A) Structure of photoactivatable compound ERDRP-0519az; the reactive azide moiety is highlighted (pink square). B) ERDRP-0519az is bioactive and displays no appreciable cytotoxicity. Symbols show means of three biological repeats, graphs represent 4-parameter variable slope regression models where possible. EC50 and CC50 are shown. C) 2D-schematic of the MeV L protein with locations of crosslinked peptides identified by photoaffinity labeling (top). The RdRP (cyan), capping (green), connector (yellow), MTase (orange), and C-terminal (light-red) domains, locations of known unstructured regions (LRI-LRII; LRII-LR-III), the GDNQ active site, specific amino acids motif in the capping domain, and positions of the intrusion and priming loops are shown. Sequences of peptides engaged by ERDRP-0519az (bottom). Specified are peptide location, spectrum match (PSM) score, number of ligands present, and delta mass. D) Location of peptides 1 (pink) and 2 (purple) in MeV L. E) Close-up top view of the capping and RdRP domains showing the adjacent locations of peptides 1 and 2. The priming loop (red), intrusion loop (blue), PRNTase motifs (blue spheres) and GDNQ active site (red spheres) are shown.
Fig 6.
In silico docking and ERDRP-0519 pharmacophore extraction.

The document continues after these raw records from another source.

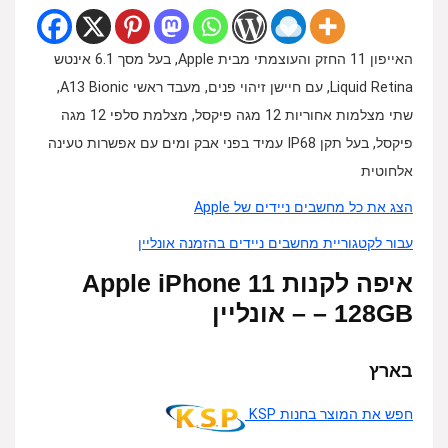
האייפון 11 החזק והעוצמתי מבית Apple, בעל מסך 6.1 אינטש
Liquid Retina, עם חיישן זיהוי פנים, מעבד ראשי A13 Bionic,
שתי מצלמות אחוריות 12 מגה פיקסל, מצלמת סלפי 12 מגה
פיקסל, בעל תקן IP68 עמיד בפני אבק ומים עם אפשרות טעינה
אלחוטית
הצג את כל מחשבים ניידים של Apple
עבור לקטגוריית מחשבים ניידים בהזמנה אונליין
איפה לקנות Apple iPhone 11
128GB – –
אונליין
בארץ
חפש את המוצר בחנות KSP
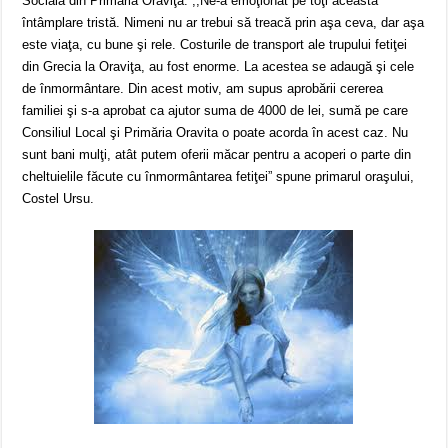
Socială din Primăria Oraviţa. ,,Ne-a emoţionat pe toţi această
întâmplare tristă. Nimeni nu ar trebui să treacă prin aşa ceva, dar aşa
este viaţa, cu bune şi rele. Costurile de transport ale trupului fetiţei
din Grecia la Oraviţa, au fost enorme. La acestea se adaugă şi cele
de înmormântare. Din acest motiv, am supus aprobării cererea
familiei şi s-a aprobat ca ajutor suma de 4000 de lei, sumă pe care
Consiliul Local şi Primăria Oravita o poate acorda în acest caz. Nu
sunt bani mulţi, atât putem oferii măcar pentru a acoperi o parte din
cheltuielile făcute cu înmormântarea fetiţei” spune primarul oraşului,
Costel Ursu.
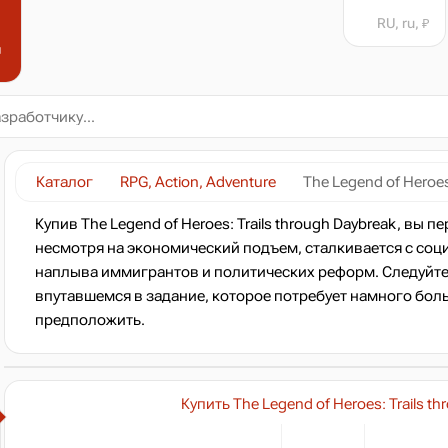
RU, ru, ₽
н
Каталог
RPG, Action, Adventure
The Legend of Heroes
Купив The Legend of Heroes: Trails through Daybreak, вы 
несмотря на экономический подъем, сталкивается с соц
наплыва иммигрантов и политических реформ. Следуйте
впутавшемся в задание, которое потребует намного боль
предположить.
Купить The Legend of Heroes: Trails t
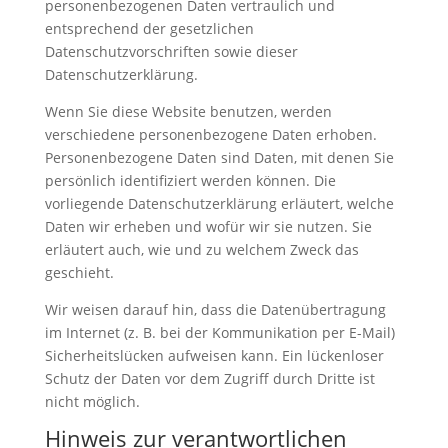
personenbezogenen Daten vertraulich und
entsprechend der gesetzlichen
Datenschutzvorschriften sowie dieser
Datenschutzerklärung.
Wenn Sie diese Website benutzen, werden
verschiedene personenbezogene Daten erhoben.
Personenbezogene Daten sind Daten, mit denen Sie
persönlich identifiziert werden können. Die
vorliegende Datenschutzerklärung erläutert, welche
Daten wir erheben und wofür wir sie nutzen. Sie
erläutert auch, wie und zu welchem Zweck das
geschieht.
Wir weisen darauf hin, dass die Datenübertragung
im Internet (z. B. bei der Kommunikation per E-Mail)
Sicherheitslücken aufweisen kann. Ein lückenloser
Schutz der Daten vor dem Zugriff durch Dritte ist
nicht möglich.
Hinweis zur verantwortlichen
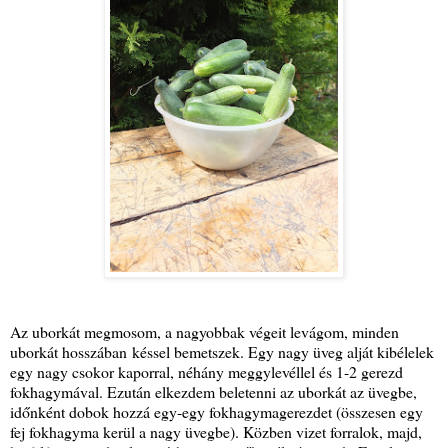
Az uborkát megmosom, a nagyobbak végeit levágom, minden
uborkát hosszában késsel bemetszek. Egy nagy üveg alját kibélelek
egy nagy csokor kaporral, néhány meggylevéllel és 1-2 gerezd
fokhagymával. Ezután elkezdem beletenni az uborkát az üvegbe,
időnként dobok hozzá egy-egy fokhagymagerezdet (összesen egy
fej fokhagyma kerül a nagy üvegbe). Közben vizet forralok, majd,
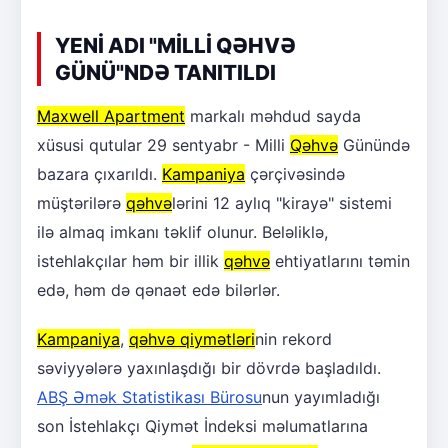
YENİ ADI "MİLLİ QƏHVƏ
GÜNÜ"NDƏ TANITILDI
Maxwell Apartment
markalı məhdud sayda
xüsusi qutular 29 sentyabr - Milli
Qəhvə
Günündə
bazara çıxarıldı.
Kampaniya
çərçivəsində
müştərilərə
qəhvə
lərini 12 aylıq "kirayə" sistemi
ilə almaq imkanı təklif olunur. Beləliklə,
istehlakçılar həm bir illik
qəhvə
ehtiyatlarını təmin
edə, həm də qənaət edə bilərlər.
Kampaniya
,
qəhvə qiymətləri
nin rekord
səviyyələrə yaxınlaşdığı bir dövrdə başladıldı.
ABŞ Əmək Statistikası Bürosu
nun yayımladığı
son İstehlakçı Qiymət İndeksi məlumatlarına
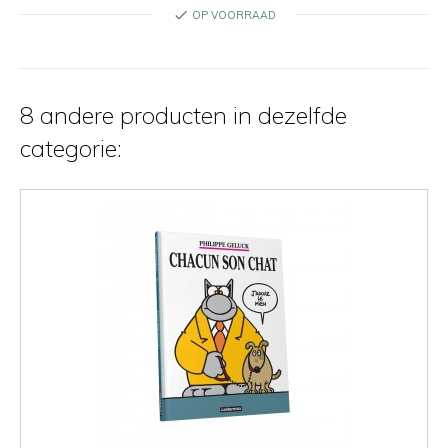
check
OP VOORRAAD
8 andere producten in dezelfde
categorie:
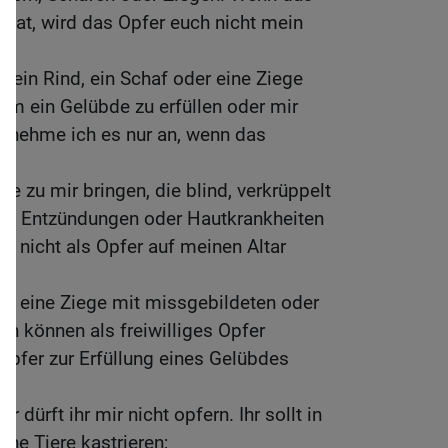
 hat, wird das Opfer euch nicht mein
ein Rind, ein Schaf oder eine Ziege
 um ein Gelübde zu erfüllen oder mir
n, nehme ich es nur an, wenn das
ere zu mir bringen, die blind, verkrüppelt
die Entzündungen oder Hautkrankheiten
en nicht als Opfer auf meinen Altar
der eine Ziege mit missgebildeten oder
n können als freiwilliges Opfer
Opfer zur Erfüllung eines Gelübdes
r dürft ihr mir nicht opfern. Ihr sollt in
ne Tiere kastrieren;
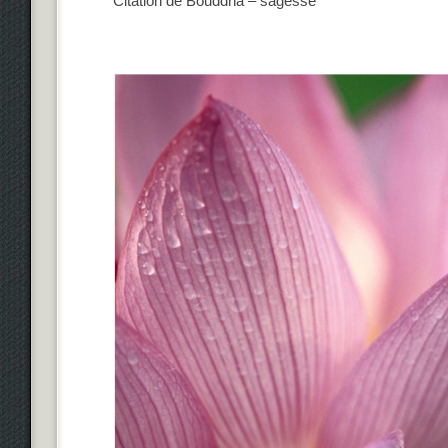
Citation de Bouddha – sagesse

A) Top view of the RdRP (cyan) and capping (green) domains of MeV L. PRNTase motifs, ERDRP-0519 resistance mutations, and ERDRP-519 are shown as blue, black, and magenta spheres, respectively. Peptide 2 (purple), the priming loop (red) and intrusion loop (blue) are labeled. The top scoring docking pose places ERDRP-0519 (orange) in close proximity to peptide 2. B) 2D-interaction projection of the top scoring ERDRP-0519 docking pose. The sulfonyl oxygen is predicted to interact with H1288 of the HR motif and the pyrazol ring hydrogen bonds with Y1155 of peptide 2. C-D) The binding pocket of ERDRP-0519 is not available in an MeV L homology model based on VSV L in initiation conformation (PDBID: 5A22) (C). Attempts to insert ERDRP-0519 result in multiple steric violations (moieties of the compound structure highlighted in red) (D). E-G) Close-up view (E), 2D-interaction map (F), and scaffold overlays (G) of the corresponding top-scoring covalent ERDRP-0519az docking pose. Positioning and main scaffold orientation resembles the pose of ERDRP-0519, although the sulfonyl group hydrogen bonds with D1378 instead of H1288. The lateral ring system containing the azide moiety of ERDRP-0519az (yellow sticks) must rotate (G) to fit.
Fig 7.
Independent ERDRP-0519 docking validation through ligand-driven 3D-QSAR modeling.
A) Development of the 3D-QSAR model. Individual data points of the training and test set, goodness of fit (R2), and slope of the best fit correlation through the origin are shown for the test set. B) Overlays of docking poses of the core ERDRP-0519 scaffold identified by the 3D-QSAR (red) and photocrosslinking-informed in silico docking (black). C) Graphical representation of the 3D-QSAR model showing space filling (grey) and pharmacophore features of the model. Proximity of features to H1288) and Y1155 is shown. D-F) Overlays of the space filling portion of the 3D-QSAR model (grey) with the L-provided binding pocket (blue). Individual views of the space-filling portion (D) and the binding pocket (E), and top and side views of the overlays (F) are shown.